Use CARS-MESH Evaluate

cars-mesh-evaluate tool computes metrics between two point clouds and saves visuals for qualitative analysis (If an input is a mesh, its vertices will be used for comparison)

Configure the pipeline in a JSON file /path/to/config_evaluate.json:

{
  "input_path_1": "example/point_cloud.laz",
  "input_path_2": "example/output/textured_mesh.ply",
  "output_dir": "example/output_evaluate"
}

Where: * input_path_1: Filepath to the first input. Should either be a point cloud or a mesh. * input_path_2: Filepath to the second input. Should either be a point cloud or a mesh. * output_dir: Directory path to the output folder where to save results.

Finally, you can run the following commands to activate the virtual environment and run the evaluation:

source venv/bin/activate
cars-mesh-evaluate /path/to/config_evaluate.json

N.B.: To run the example above, you need to run the example reconstruction pipeline first (cf previous section)

Metrics

In order to compare two data or quantify the contribution of the processings, some general metrics are implemented as well as a visualisation tool.

The tools developed compare two point clouds, not the faces of meshes (if a mesh is input, its vertices are used for comparison). Faces comparison is not implemented for now. Metro tool based on the VCG Lib can be used to extract mesh metrics. However, the visuals generation has a bug (reported in a github issue).

Point Cloud Quantification

Quantify the contribution of processings is an important subject. However, the right way to compare two point clouds or meshes is not obvious. To our knowledge, no simple metric allows to capture all the complexity of 3D information.

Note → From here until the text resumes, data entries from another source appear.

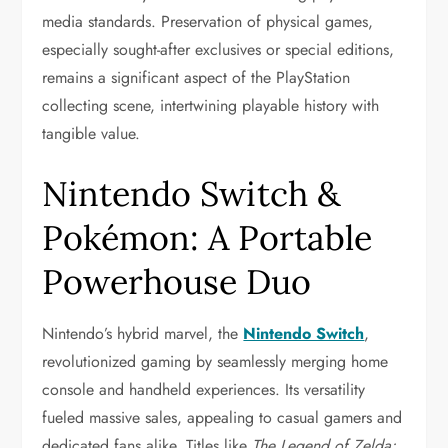
media standards. Preservation of physical games,
especially sought-after exclusives or special editions,
remains a significant aspect of the PlayStation
collecting scene, intertwining playable history with
tangible value.
Nintendo Switch &
Pokémon: A Portable
Powerhouse Duo
Nintendo’s hybrid marvel, the
Nintendo Switch
,
revolutionized gaming by seamlessly merging home
console and handheld experiences. Its versatility
fueled massive sales, appealing to casual gamers and
dedicated fans alike. Titles like
The Legend of Zelda:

Two ways of computing metrics are implemented:

  • with a point to point approach : For each point in the cloud, its nearest neighbour (in the euclidean distance sense) is retrieved and the distance between the points is used to compute the statistics.

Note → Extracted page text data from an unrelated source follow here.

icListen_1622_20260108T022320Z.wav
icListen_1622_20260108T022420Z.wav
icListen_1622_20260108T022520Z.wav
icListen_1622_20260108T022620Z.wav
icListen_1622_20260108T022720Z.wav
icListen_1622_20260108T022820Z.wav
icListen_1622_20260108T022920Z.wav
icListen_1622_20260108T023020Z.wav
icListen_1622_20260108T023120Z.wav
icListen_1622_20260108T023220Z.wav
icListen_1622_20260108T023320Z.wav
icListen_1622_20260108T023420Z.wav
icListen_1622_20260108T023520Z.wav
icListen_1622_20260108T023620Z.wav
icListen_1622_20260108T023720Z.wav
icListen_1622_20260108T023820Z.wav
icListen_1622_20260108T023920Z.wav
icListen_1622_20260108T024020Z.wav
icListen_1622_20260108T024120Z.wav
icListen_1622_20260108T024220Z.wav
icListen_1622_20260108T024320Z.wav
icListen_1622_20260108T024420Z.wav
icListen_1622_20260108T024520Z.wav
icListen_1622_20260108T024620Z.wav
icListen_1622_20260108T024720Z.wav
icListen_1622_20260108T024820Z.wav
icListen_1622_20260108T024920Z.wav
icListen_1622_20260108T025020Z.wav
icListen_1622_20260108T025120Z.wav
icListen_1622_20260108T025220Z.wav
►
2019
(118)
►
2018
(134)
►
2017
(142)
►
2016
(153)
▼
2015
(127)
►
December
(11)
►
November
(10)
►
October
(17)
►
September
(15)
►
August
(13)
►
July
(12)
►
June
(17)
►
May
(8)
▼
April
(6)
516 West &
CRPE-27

  • with a point to surface approach : For each point in the cloud, its nearest neighbour (in the euclidean distance sense) is retrieved and projected onto the line defined by the point in the cloud and its local normal. The projected distance is then used to compute the statistics.

Note

Point cloud metrics are not symmetric. Comparing point cloud A to point cloud B does not give the same result as comparing point cloud B to point cloud A. Indeed, let’s take the example of a random point cloud A and a point cloud B being the exact same point cloud but with some points removed.

  • When comparing A to B : Metrics will give non zero values.

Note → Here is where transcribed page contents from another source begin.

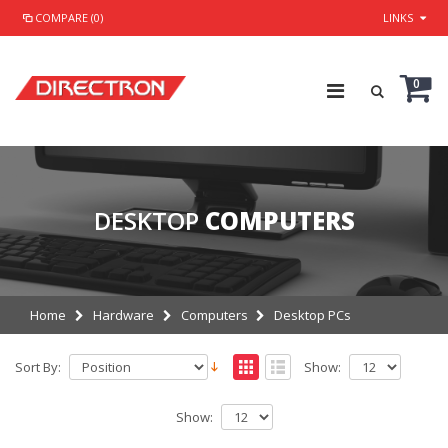
COMPARE (0)
LINKS
0
DESKTOP
COMPUTERS
Home
Hardware
Computers
Desktop PCs
Sort By:
Show:
Show:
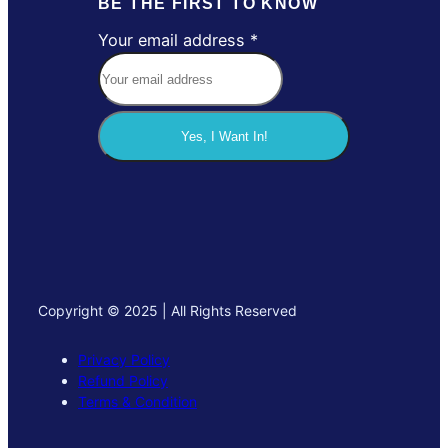
BE THE FIRST TO KNOW
Your email address
*
e
m
a
i
Yes, I Want In!
l
a
d
d
r
e
s
Copyright © 2025 | All Rights Reserved
s
Y
Privacy Policy
o
Refund Policy
u
Terms & Condition
r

  • When comparing B to A : All the asymmetric metrics will be zero since all the points of B equal a point in A.

The following metrics are implemented:

  • Mean Squared Distance (MSD, or MSE)

  • Root Mean Squared Distance (RMSD, or RMSE)

  • Mean Distance

  • Median Distance

  • Hausdorff Asymmetric Distance

  • Hausdorff Symmetric Distance

  • Chamfer Distance

There are computed both ways (A > B and B > A) and are saved in a CSV file.

Source : Lang Zhou, Guoxing Sun, Yong Li, Weiqing Li, Zhiyong Su, Point cloud denoising review: from classical to deep learning-based approaches, Graphical Models, Volume 121, 2022, 101140, ISSN 1524-0703, https://doi.org/10.1016/j.gmod.2022.101140.

Point Cloud Qualification

Since quantitative metrics cannot capture all the information needed to evaluate a point cloud, we propose qualitative analysis by providing visuals. In the same fashion as paper authors do, we save two point clouds (one for A > B comparison, and the other for B > A comparison) with a scalar field corresponding to the distance (point to point, or point to surface) between the point and its nearest neighbour. Thus, by configurating a color map, one can easily see the regions with the highest number of differences.